(Data items)
────────────────
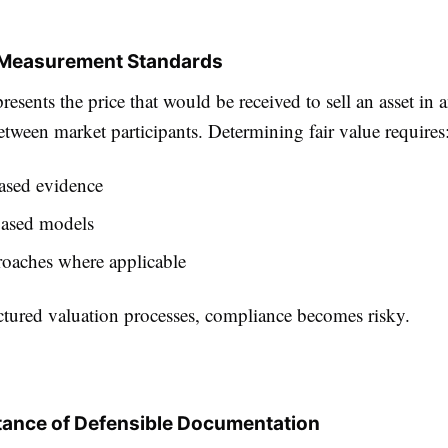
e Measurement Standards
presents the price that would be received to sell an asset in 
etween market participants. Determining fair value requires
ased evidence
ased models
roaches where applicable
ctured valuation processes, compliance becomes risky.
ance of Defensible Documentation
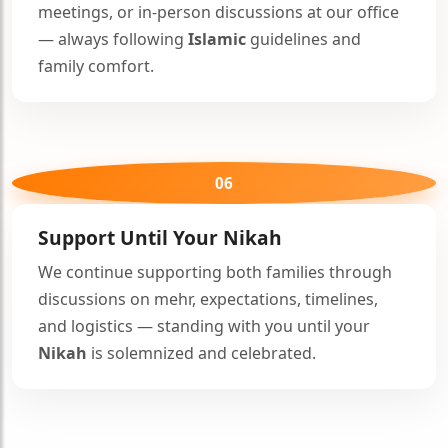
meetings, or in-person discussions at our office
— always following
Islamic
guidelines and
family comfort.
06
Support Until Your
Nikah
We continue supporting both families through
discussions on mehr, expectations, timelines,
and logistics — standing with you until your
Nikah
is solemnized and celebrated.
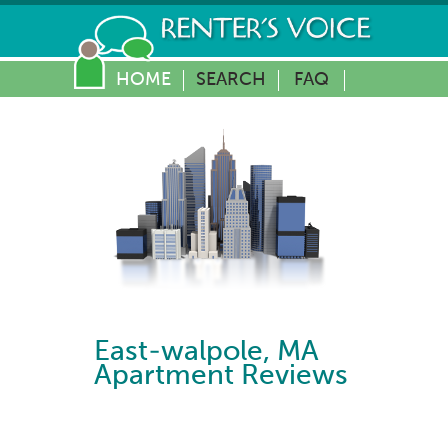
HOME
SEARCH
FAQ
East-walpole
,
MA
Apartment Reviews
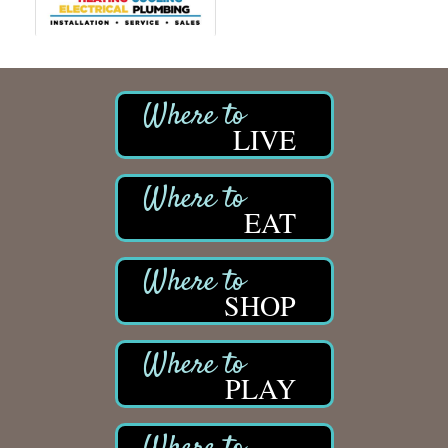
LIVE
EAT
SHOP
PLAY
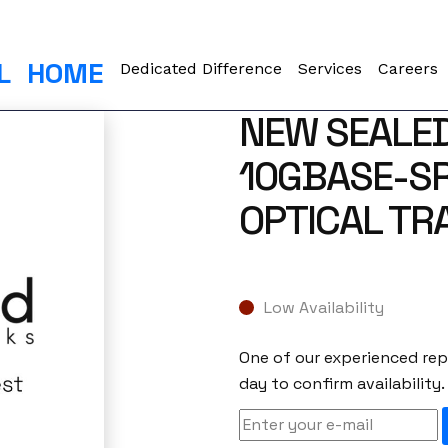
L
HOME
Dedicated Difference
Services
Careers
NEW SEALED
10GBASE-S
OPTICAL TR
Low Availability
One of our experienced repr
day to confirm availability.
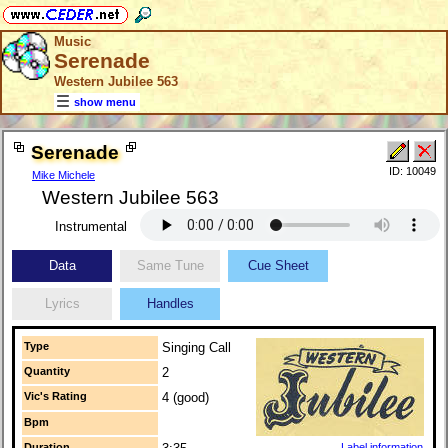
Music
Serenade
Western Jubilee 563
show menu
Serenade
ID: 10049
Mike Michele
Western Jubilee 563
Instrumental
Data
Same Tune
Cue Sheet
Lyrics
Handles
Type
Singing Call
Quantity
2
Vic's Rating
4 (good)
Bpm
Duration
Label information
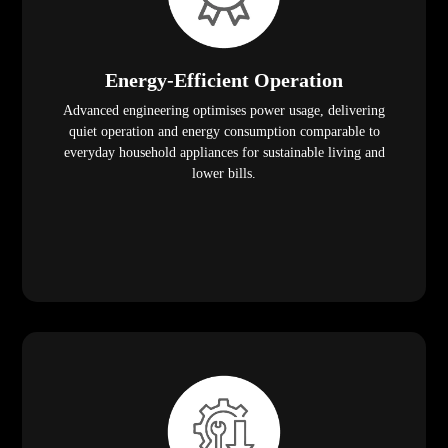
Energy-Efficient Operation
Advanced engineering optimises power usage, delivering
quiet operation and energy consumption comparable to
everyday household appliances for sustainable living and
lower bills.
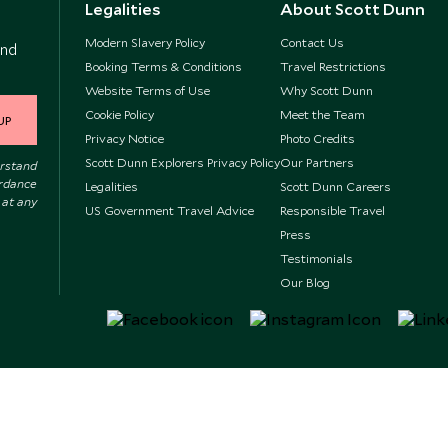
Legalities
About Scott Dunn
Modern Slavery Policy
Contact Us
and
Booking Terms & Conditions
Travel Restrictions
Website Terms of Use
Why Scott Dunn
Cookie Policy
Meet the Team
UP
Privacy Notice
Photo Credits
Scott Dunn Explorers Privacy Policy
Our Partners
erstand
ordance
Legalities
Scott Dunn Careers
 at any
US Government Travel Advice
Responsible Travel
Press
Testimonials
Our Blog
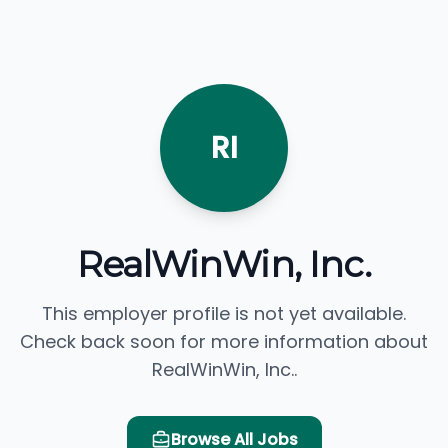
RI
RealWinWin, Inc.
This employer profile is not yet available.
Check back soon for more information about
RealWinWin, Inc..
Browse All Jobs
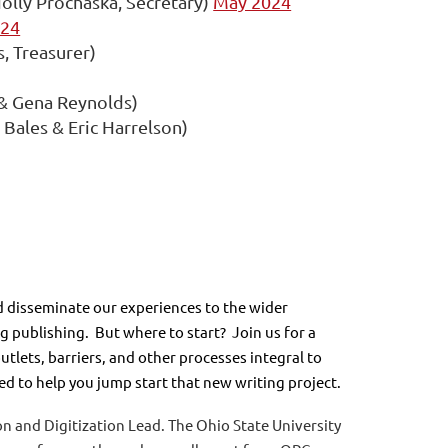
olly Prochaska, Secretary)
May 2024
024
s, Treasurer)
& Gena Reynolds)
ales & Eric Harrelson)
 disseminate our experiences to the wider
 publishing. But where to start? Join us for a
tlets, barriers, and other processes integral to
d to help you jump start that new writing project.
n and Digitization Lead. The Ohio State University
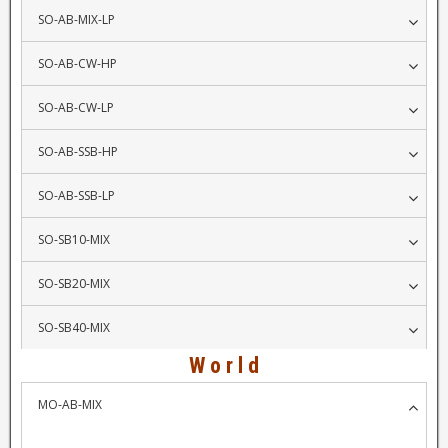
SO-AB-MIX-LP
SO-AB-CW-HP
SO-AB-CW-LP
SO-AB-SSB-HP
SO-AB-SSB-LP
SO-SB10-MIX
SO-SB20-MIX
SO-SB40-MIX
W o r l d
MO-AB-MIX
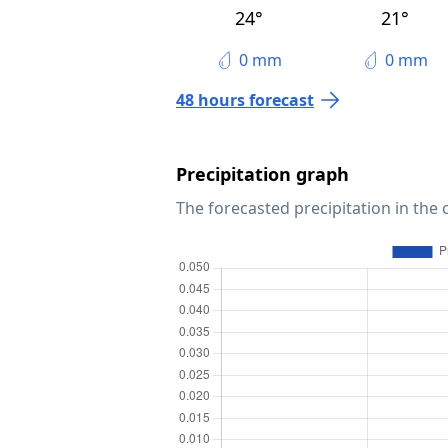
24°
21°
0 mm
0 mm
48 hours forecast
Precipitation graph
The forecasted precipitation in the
────────────────
#### [The problem]
Look above for the line with "olly Prochaska, Secretary)" and the line with "SO-AB-CW-LP". Give again exactly those two lines and all lines between them, pictures excluded.

#### [Response to this task]
olly Prochaska, Secretary)
May 2024
024
s, Treasurer)
& Gena Reynolds)
ales & Eric Harrelson)
 disseminate our experiences to the wider
 publishing. But where to start? Join us for a
tlets, barriers, and other processes integral to
d to help you jump start that new writing project.
n and Digitization Lead. The Ohio State University
SO-AB-MIX-LP
SO-AB-CW-HP
SO-AB-CW-LP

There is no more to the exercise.